YOUR GOAL:
The entries below are to be transcribed in full, without their images.

[Extracted page text data]
Content starts
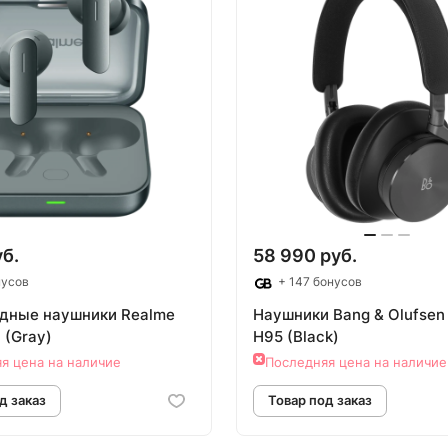
овар под заказ
Товар под зак
уб.
58 990 руб.
нусов
+ 147 бонусов
дные наушники Realme
Наушники Bang & Olufsen
7 (Gray)
H95 (Black)
я цена на наличие
Последняя цена на наличие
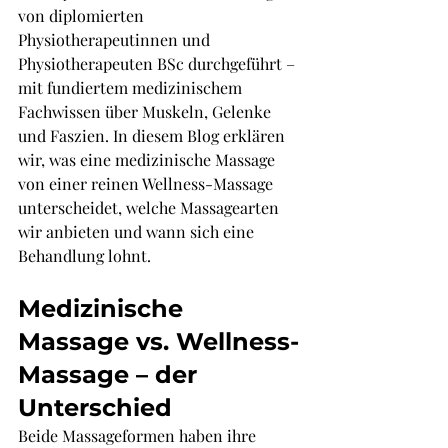
von diplomierten 
Physiotherapeutinnen und 
Physiotherapeuten BSc durchgeführt – 
mit fundiertem medizinischem 
Fachwissen über Muskeln, Gelenke 
und Faszien. In diesem Blog erklären 
wir, was eine medizinische Massage 
von einer reinen Wellness-Massage 
unterscheidet, welche Massagearten 
wir anbieten und wann sich eine 
Behandlung lohnt.
Medizinische 
Massage vs. Wellness-
Massage – der 
Unterschied
Beide Massageformen haben ihre 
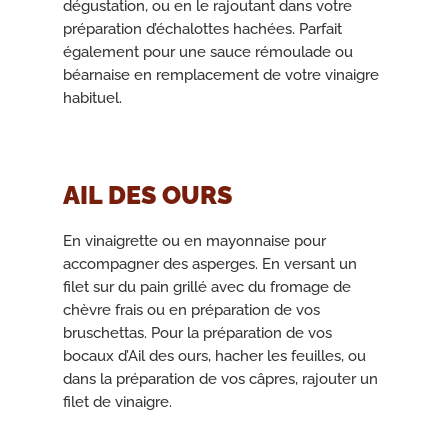
dégustation, ou en le rajoutant dans votre
préparation d’échalottes hachées. Parfait
également pour une sauce rémoulade ou
béarnaise en remplacement de votre vinaigre
habituel.
AIL DES OURS
En vinaigrette ou en mayonnaise pour
accompagner des asperges. En versant un
filet sur du pain grillé avec du fromage de
chèvre frais ou en préparation de vos
bruschettas. Pour la préparation de vos
bocaux d’Ail des ours, hacher les feuilles, ou
dans la préparation de vos câpres, rajouter un
filet de vinaigre.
Content ends
ANSWER FOR THE TASK:
овар под заказ
Товар под зак
уб.
58 990 руб.
нусов
+ 147 бонусов
дные наушники Realme
Наушники Bang & Olufsen
7 (Gray)
H95 (Black)
я цена на наличие
Последняя цена на наличие
von diplomierten 
Physiotherapeutinnen und 
Physiotherapeuten BSc durchgeführt – 
mit fundiertem medizinischem 
Fachwissen über Muskeln, Gelenke 
und Faszien. In diesem Blog erklären 
wir, was eine medizinische Massage 
von einer reinen Wellness-Massage 
unterscheidet, welche Massagearten 
wir anbieten und wann sich eine 
Behandlung lohnt.
Medizinische 
Massage vs. Wellness-
Massage – der 
Unterschied
Beide Massageformen haben ihre 
dégustation, ou en le rajoutant dans votre
préparation d’échalottes hachées. Parfait
également pour une sauce rémoulade ou
béarnaise en remplacement de votre vinaigre
habituel.
AIL DES OURS
En vinaigrette ou en mayonnaise pour
accompagner des asperges. En versant un
filet sur du pain grillé avec du fromage de
chèvre frais ou en préparation de vos
bruschettas. Pour la préparation de vos
bocaux d’Ail des ours, hacher les feuilles, ou
dans la préparation de vos câpres, rajouter un
filet de vinaigre.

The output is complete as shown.